Leaders recognised that no country can be safe until every country is safe and collectively committed over US $4.3 billion to the ACT Accelerator partnership to develop and distribute effective tests, treatments, and vaccines around the world. https://www.g7uk.org/joint-statement-of-g7-leaders-19-february-2021/
Contributions were made up as follows:
· The US committed initial $2 billion to Gavi, the Vaccine Alliance for the COVAX Advance Market Commitment and a further $2 billion through 2021 and 2022, of which the first $500 million will be made available when existing donor pledges are fulfilled and initial doses are delivered to AMC countries.
· Germany committed US$ 1.8 billion[i] with contributions to all pillars and partners of the ACT Accelerator across tests, treatments, vaccines, and health systems strengthening.
· The European Commission committed US$ 363 million[ii] for the COVAX Advance Market Commitment.
· Japan committed US$ 79 million for the COVAX Advance Market Commitment and UNITAID.
· Canada committed US$ 59 million to the ACT Accelerator.[iii]
In addition, the European Investment Bank is providing a further US$ 242 million[iv] in loan guarantees which will help the ACT Accelerator partnership to frontload future payments to speed up the response.

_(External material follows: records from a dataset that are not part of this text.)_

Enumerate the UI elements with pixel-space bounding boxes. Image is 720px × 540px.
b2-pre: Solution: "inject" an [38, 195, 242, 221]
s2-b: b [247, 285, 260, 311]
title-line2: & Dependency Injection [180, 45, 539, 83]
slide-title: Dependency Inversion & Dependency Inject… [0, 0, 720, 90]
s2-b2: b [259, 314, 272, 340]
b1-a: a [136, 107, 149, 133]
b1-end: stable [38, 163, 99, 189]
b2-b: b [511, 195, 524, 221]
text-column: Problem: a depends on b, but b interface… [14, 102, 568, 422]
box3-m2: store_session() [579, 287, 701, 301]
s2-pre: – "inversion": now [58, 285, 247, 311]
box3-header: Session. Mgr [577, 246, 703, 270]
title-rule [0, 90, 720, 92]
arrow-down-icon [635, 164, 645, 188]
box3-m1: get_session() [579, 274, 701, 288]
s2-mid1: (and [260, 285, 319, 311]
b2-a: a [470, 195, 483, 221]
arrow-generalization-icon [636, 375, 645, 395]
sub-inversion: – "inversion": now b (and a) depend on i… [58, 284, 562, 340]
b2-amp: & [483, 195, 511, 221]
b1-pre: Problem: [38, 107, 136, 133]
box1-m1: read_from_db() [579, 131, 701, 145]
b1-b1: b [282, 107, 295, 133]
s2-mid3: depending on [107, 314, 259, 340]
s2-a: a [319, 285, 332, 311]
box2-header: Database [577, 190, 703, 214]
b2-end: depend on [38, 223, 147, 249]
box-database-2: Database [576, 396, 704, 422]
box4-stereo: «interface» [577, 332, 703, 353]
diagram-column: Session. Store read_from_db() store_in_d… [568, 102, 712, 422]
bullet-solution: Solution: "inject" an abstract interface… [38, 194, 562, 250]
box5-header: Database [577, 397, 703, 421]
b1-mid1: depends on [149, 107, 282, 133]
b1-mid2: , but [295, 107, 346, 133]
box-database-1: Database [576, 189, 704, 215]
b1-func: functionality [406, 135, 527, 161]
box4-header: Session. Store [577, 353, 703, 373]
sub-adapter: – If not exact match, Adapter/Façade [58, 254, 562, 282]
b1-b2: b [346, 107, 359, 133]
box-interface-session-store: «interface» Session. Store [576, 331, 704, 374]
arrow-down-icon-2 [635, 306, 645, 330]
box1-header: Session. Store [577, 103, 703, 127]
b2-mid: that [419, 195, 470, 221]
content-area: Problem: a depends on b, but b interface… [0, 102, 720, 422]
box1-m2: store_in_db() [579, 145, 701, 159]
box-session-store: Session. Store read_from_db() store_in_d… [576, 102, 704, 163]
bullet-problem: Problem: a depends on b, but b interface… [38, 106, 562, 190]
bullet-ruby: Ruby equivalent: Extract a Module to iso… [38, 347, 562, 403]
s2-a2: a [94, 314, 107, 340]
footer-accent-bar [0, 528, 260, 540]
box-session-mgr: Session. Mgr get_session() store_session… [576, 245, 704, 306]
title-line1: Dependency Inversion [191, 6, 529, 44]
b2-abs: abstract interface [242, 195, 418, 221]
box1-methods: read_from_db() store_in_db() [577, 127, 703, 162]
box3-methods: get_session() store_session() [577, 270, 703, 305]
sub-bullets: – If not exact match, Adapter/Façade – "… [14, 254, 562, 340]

The UK’s commitment to join Canada, France, Norway and the European Union in sharing its additional vaccine doses with developing countries is a vital step to increase volume of vaccines available worldwide and support rapid reduction of virus transmission amongst some of the world’s our most vulnerable and exposed populations.
The ACT Accelerator initial needs for 2020-2021 were US $38.1 billion. Prior to today, an unprecedented mobilization of sovereign donors, private sectors, philanthropic and multilateral contributors had already committed US $ 6 billion. Considering those pledges, and costs adjustments, today’s new contributions bring the total committed to the ACT Accelerator partnership to US$ 10.3 billion and reduce the funding gap to US$ 22.9 billion.
The next few weeks will be critical for the global COVID-19 response. Further commitments are needed to fully fund the work of the ACT Accelerator and enable the delivery of more than 2 billion doses of vaccine; medical oxygen and millions of treatment doses including dexamethasone and new products, as and when they become available; and over 900 million diagnostic tests including high-quality, lower-cost molecular tests, antigen detection RDTs (Ag-RDTs) and self-tests.
This work will also support the urgent need for rapid R&D, product evaluation, and regulatory pathways for new and modified tests, treatments and vaccines to meet the needs of global response programmes and the threat of new and emerging variants.